Subclass 101 or 802: which Child visa is yours?

The first thing to settle is location, because it decides everything else.

The Child visa (subclass 101) is the offshore version. It lets a child who is outside Australia move here to live with their parent. Your child generally needs to be outside Australia both when the application is lodged and when the Department decides it.

The Child visa (subclass 802) is the onshore version. It lets a child who is already in Australia, usually on another visa such as a visitor or student visa, stay here permanently to live with their parent. For the 802, your child generally needs to be in Australia when they lodge and when the visa is decided.

Both are permanent visas. Once granted, your child can live, work, and study in Australia indefinitely, access Medicare, and later apply for Australian citizenship if they meet the requirements. The eligibility rules for who qualifies as a “child” are essentially the same across the two.

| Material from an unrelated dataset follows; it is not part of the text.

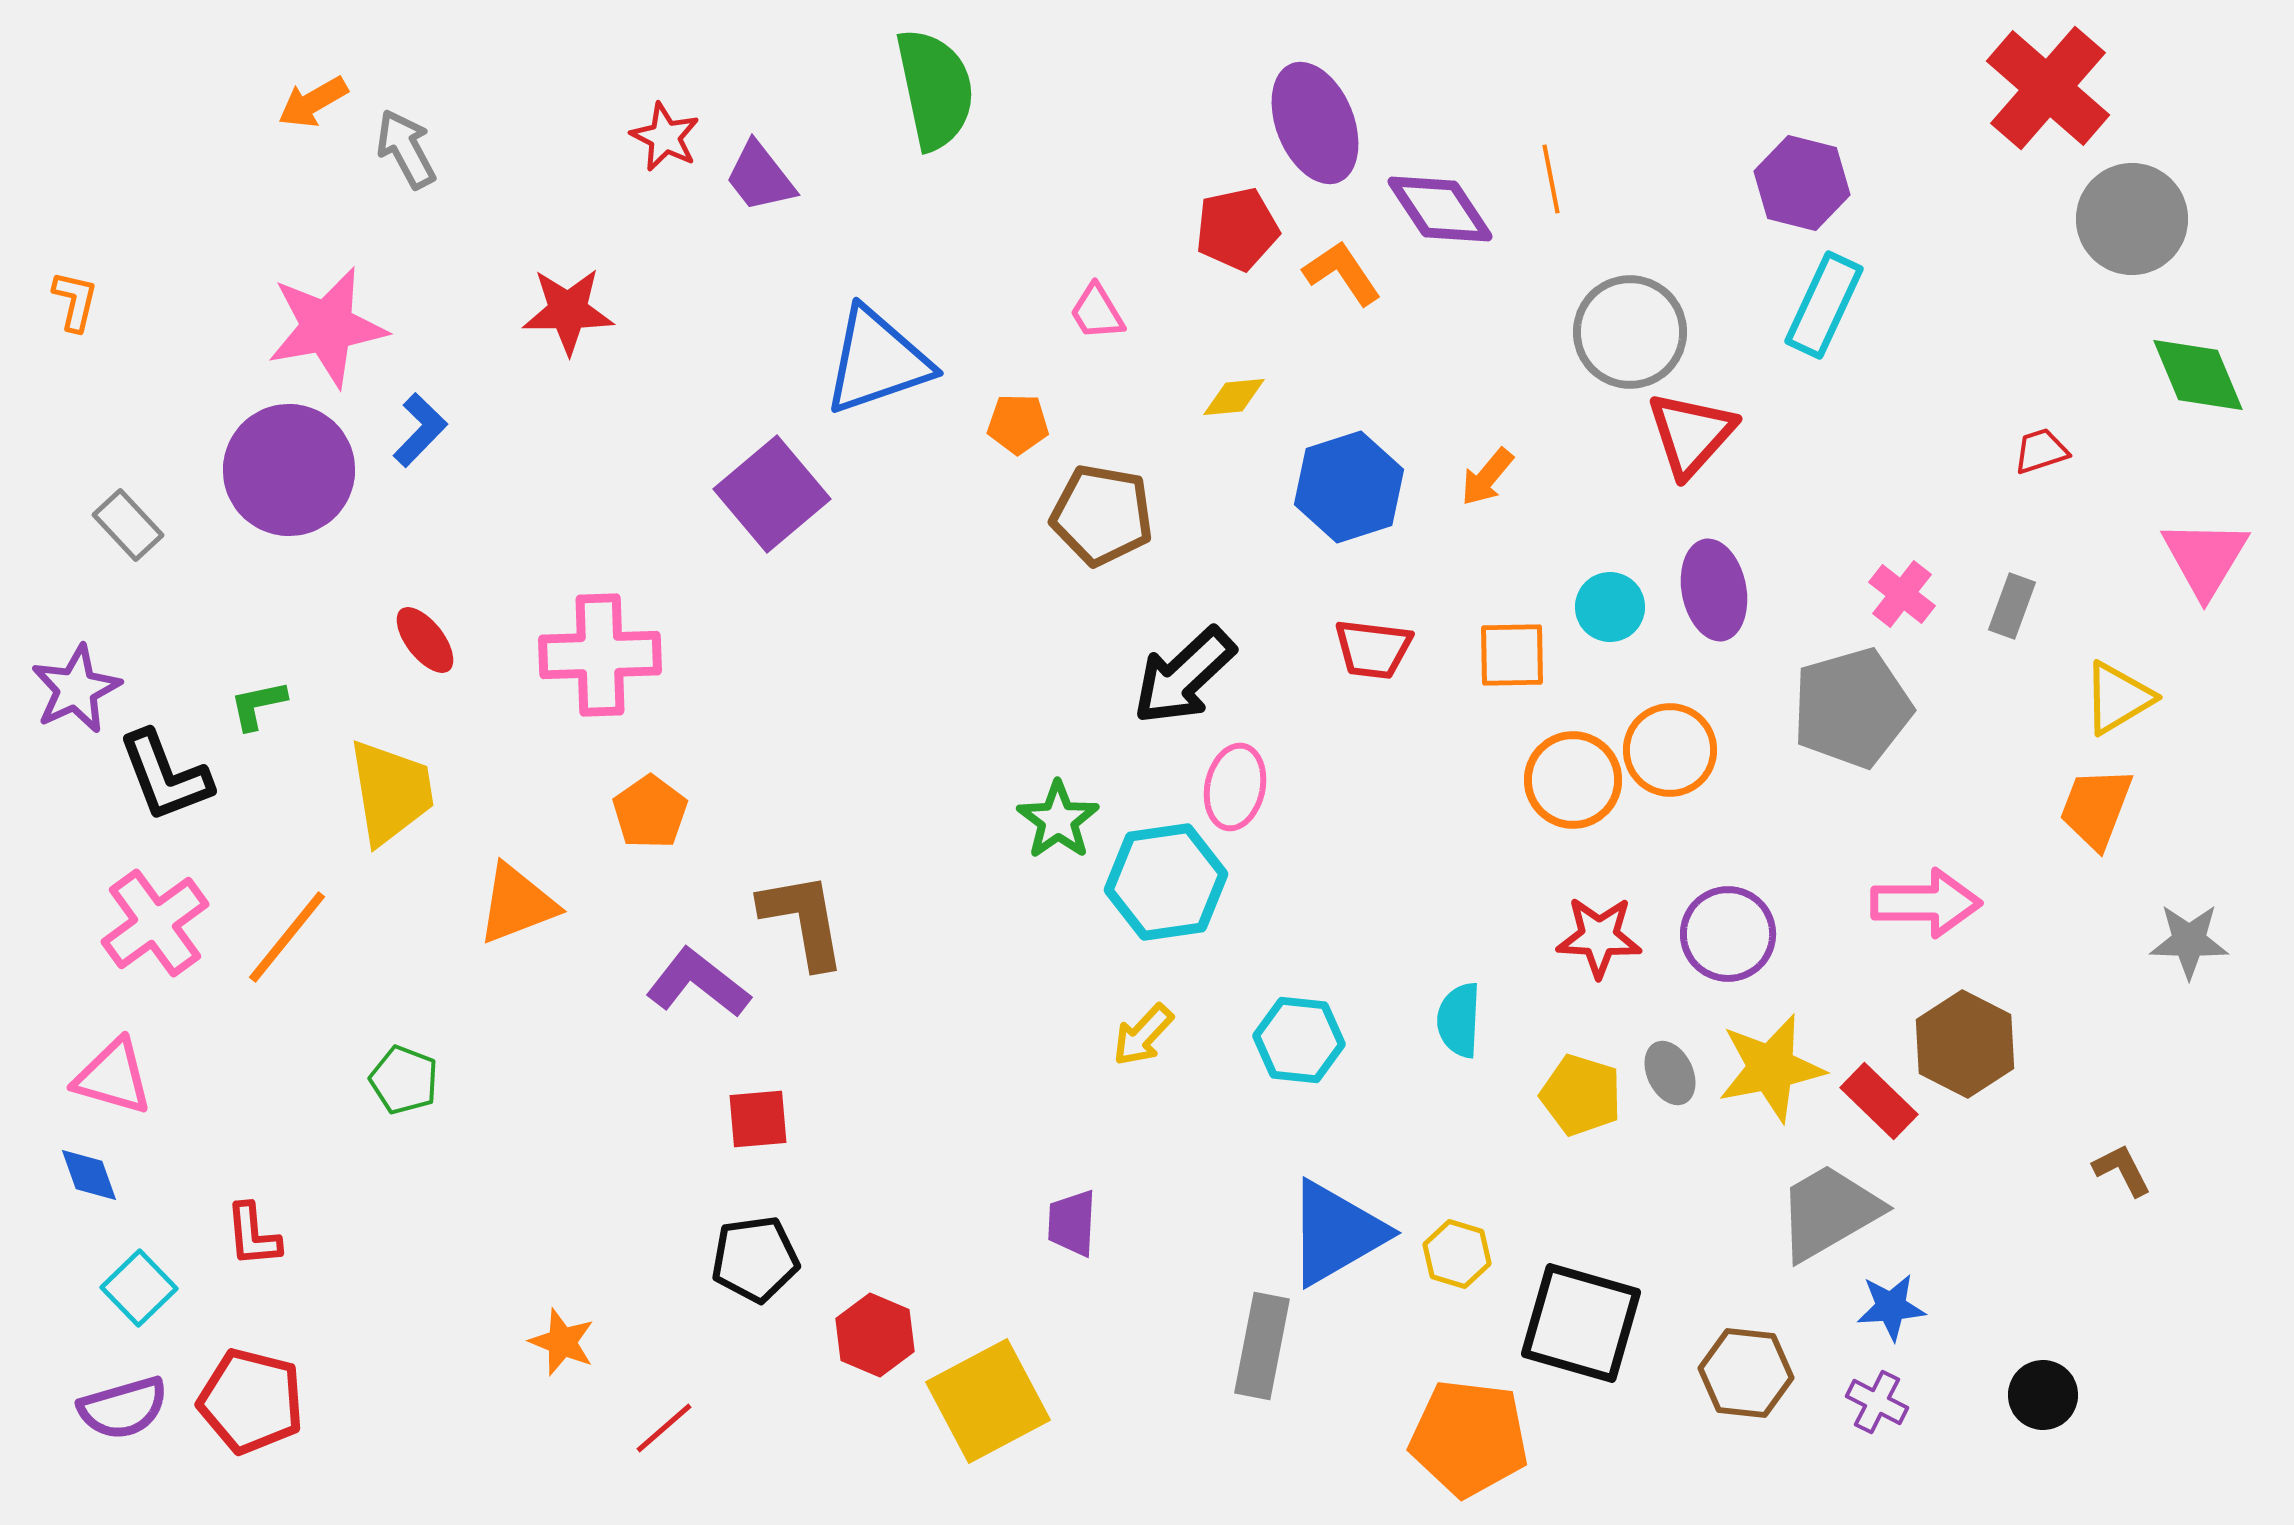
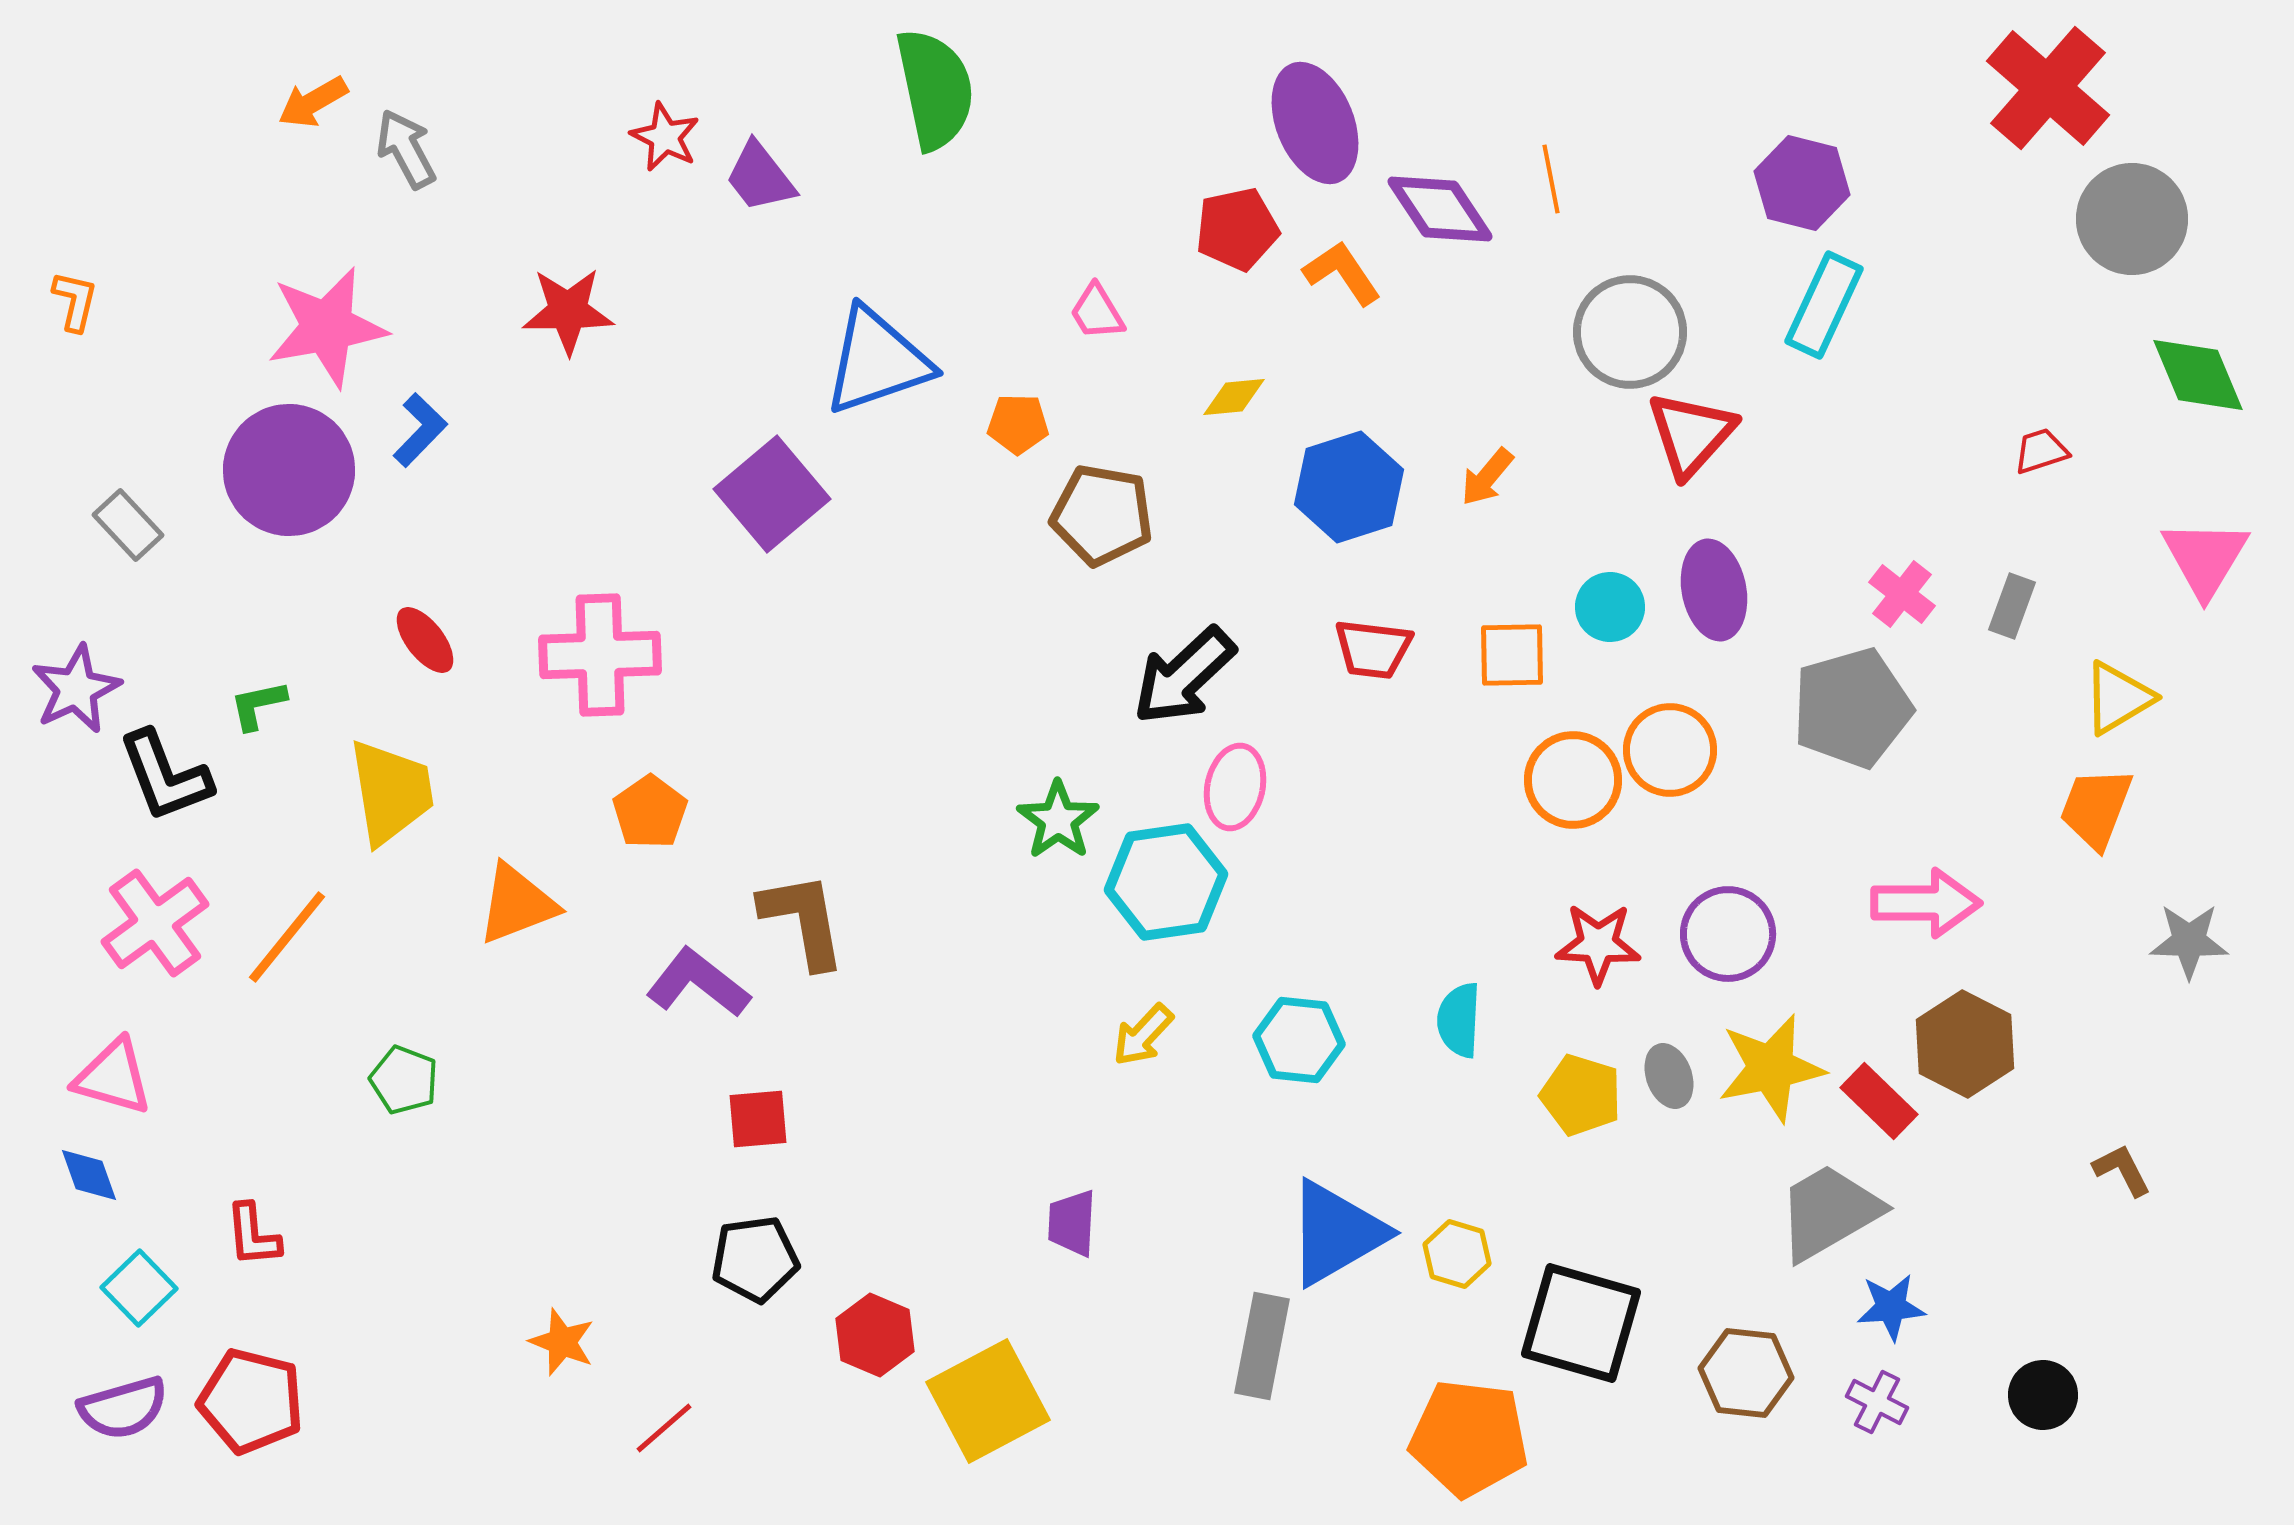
red star at (1599, 937): moved 1 px left, 7 px down
gray ellipse at (1670, 1073): moved 1 px left, 3 px down; rotated 6 degrees clockwise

The only real divider is geography.

Feature Subclass 101 Subclass 802
Where the child must be Outside Australia In Australia
Outcome Permanent residence Permanent residence
Who sponsors A parent (citizen, PR, or eligible NZ citizen) A parent (citizen, PR, or eligible NZ citizen)
Best for A child living overseas A child already here on another visa

If you have more than one child, or a child plus a partner to bring over, it is worth mapping out the whole family before lodging anything. Our family migration team can help you sequence applications so nobody falls through a gap.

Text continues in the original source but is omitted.